Task to carry out –
For the data below, report the number of lines that contain the string "radio" and nothing else.

[Opening Source information section]

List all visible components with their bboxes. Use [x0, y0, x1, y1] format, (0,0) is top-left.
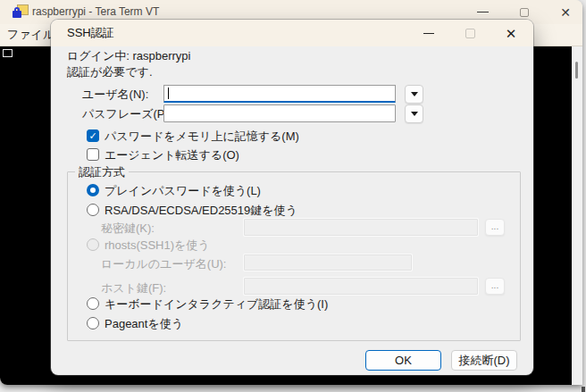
screen-corner-artifact — [582, 387, 585, 392]
remember-password-label[interactable]: パスワードをメモリ上に記憶する(M) — [105, 129, 299, 144]
dialog-title: SSH認証 — [67, 20, 114, 46]
window-title: raspberrypi - Tera Term VT — [32, 5, 159, 18]
radio-rhosts-label: rhosts(SSH1)を使う — [105, 238, 210, 253]
host-key-label: ホスト鍵(F): — [101, 281, 166, 296]
remember-password-checkbox[interactable]: ✓ — [87, 129, 99, 142]
passphrase-input[interactable] — [163, 104, 396, 122]
ok-button[interactable]: OK — [365, 350, 441, 371]
radio-rsa-key-label[interactable]: RSA/DSA/ECDSA/ED25519鍵を使う — [105, 204, 297, 218]
host-key-input — [244, 278, 478, 295]
radio-plain-password[interactable] — [87, 184, 99, 196]
username-label: ユーザ名(N): — [82, 88, 148, 102]
radio-plain-password-label[interactable]: プレインパスワードを使う(L) — [105, 184, 261, 198]
local-user-label: ローカルのユーザ名(U): — [101, 257, 227, 271]
radio-pageant[interactable] — [87, 317, 99, 329]
auth-required-message: 認証が必要です. — [67, 65, 153, 79]
chevron-down-icon — [411, 92, 418, 96]
agent-forward-label[interactable]: エージェント転送する(O) — [105, 148, 239, 163]
dialog-close-icon[interactable]: ✕ — [499, 20, 523, 46]
radio-keyboard-interactive-label[interactable]: キーボードインタラクティブ認証を使う(I) — [105, 297, 328, 312]
login-status: ログイン中: raspberrypi — [67, 49, 190, 63]
dialog-titlebar: SSH認証 ✕ — [51, 20, 533, 46]
close-icon[interactable]: ✕ — [554, 0, 577, 24]
screen: raspberrypi - Tera Term VT ✕ ファイル(F) SSH… — [0, 0, 586, 392]
auth-method-legend: 認証方式 — [75, 165, 129, 179]
text-caret — [168, 88, 169, 99]
terminal-cursor — [3, 49, 13, 57]
private-key-browse-button: ... — [485, 219, 505, 236]
username-input[interactable] — [163, 85, 396, 103]
disconnect-button[interactable]: 接続断(D) — [451, 350, 517, 371]
radio-rhosts — [87, 238, 99, 251]
agent-forward-checkbox[interactable] — [87, 148, 99, 161]
ssh-auth-dialog: SSH認証 ✕ ログイン中: raspberrypi 認証が必要です. ユーザ名… — [51, 20, 533, 375]
dialog-maximize-icon — [458, 20, 481, 46]
radio-rsa-key[interactable] — [87, 204, 99, 216]
dialog-minimize-icon[interactable] — [417, 20, 440, 46]
radio-keyboard-interactive[interactable] — [87, 297, 99, 310]
host-key-browse-button: ... — [485, 278, 505, 295]
teraterm-ssh-icon — [13, 4, 29, 19]
scrollbar-thumb[interactable] — [575, 62, 578, 79]
passphrase-dropdown-button[interactable] — [405, 104, 423, 123]
private-key-input — [244, 219, 478, 236]
local-user-input — [244, 254, 412, 271]
passphrase-label: パスフレーズ(P): — [82, 107, 172, 121]
lock-icon — [13, 11, 21, 18]
radio-pageant-label[interactable]: Pageantを使う — [105, 317, 183, 331]
terminal-scrollbar[interactable] — [572, 46, 582, 385]
private-key-label: 秘密鍵(K): — [101, 221, 155, 236]
chevron-down-icon — [411, 112, 418, 116]
username-dropdown-button[interactable] — [405, 85, 423, 104]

[Closing Source information section]

Exercise solution –
10